Any student receiving an F, NC, or NG during the semester is not eligible to be on the dean's list.
Intermediate Honors Students who enter the University directly from high school or preparatory school and who, after four
regular semesters, have completed 60 graded credits of course work and are in the top twenty percent of their School or College class,
are awarded a Certificate of Intermediate Honors. The notation 'intermediate honors' is also placed on each student's official academic
record. Beginning with the entering class of 2001, Intermediate Honors will be awarded to students who enter the University directly from
high school and who, after four regular semesters, have completed at least 60 credits of course work and are in the top twenty percent
of their class.

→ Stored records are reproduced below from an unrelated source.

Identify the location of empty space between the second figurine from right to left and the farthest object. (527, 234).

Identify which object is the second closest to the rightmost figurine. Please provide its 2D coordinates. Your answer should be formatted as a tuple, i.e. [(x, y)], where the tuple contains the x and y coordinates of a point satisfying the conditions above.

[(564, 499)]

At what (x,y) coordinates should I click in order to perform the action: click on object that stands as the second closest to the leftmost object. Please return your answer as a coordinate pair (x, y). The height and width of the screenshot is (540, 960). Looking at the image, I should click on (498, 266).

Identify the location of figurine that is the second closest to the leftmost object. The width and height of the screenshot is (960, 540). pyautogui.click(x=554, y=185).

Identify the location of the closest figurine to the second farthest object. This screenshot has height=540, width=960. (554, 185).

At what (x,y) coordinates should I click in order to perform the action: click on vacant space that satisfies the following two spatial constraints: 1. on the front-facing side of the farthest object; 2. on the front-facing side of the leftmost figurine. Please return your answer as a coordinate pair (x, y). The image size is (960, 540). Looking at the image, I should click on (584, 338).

The computation is based upon the cumulative grade point average at the end of the fourth semester.
Theses and Commencement Honors Students who have demonstrated high academic achievement in pursuit of their bachelor's degree
are eligible for commencement honors.
Diplomas inscribed 'with distinction' are awarded to graduates who have earned a cumulative grade point average of at least 3.4.
Diplomas inscribed 'with high distinction' are awarded to graduates who have earned a cumulative grade point average of at least 3.6.
Diplomas inscribed 'with highest distinction' are awarded to graduates who have earned a cumulative grade point average of at least 3.8.
All students in the School of Engineering and Applied Science, whether or not they satisfy the requirements for commencement honors,
are required to complete a senior thesis and take TCC 401 and 402, the six-credit thesis course.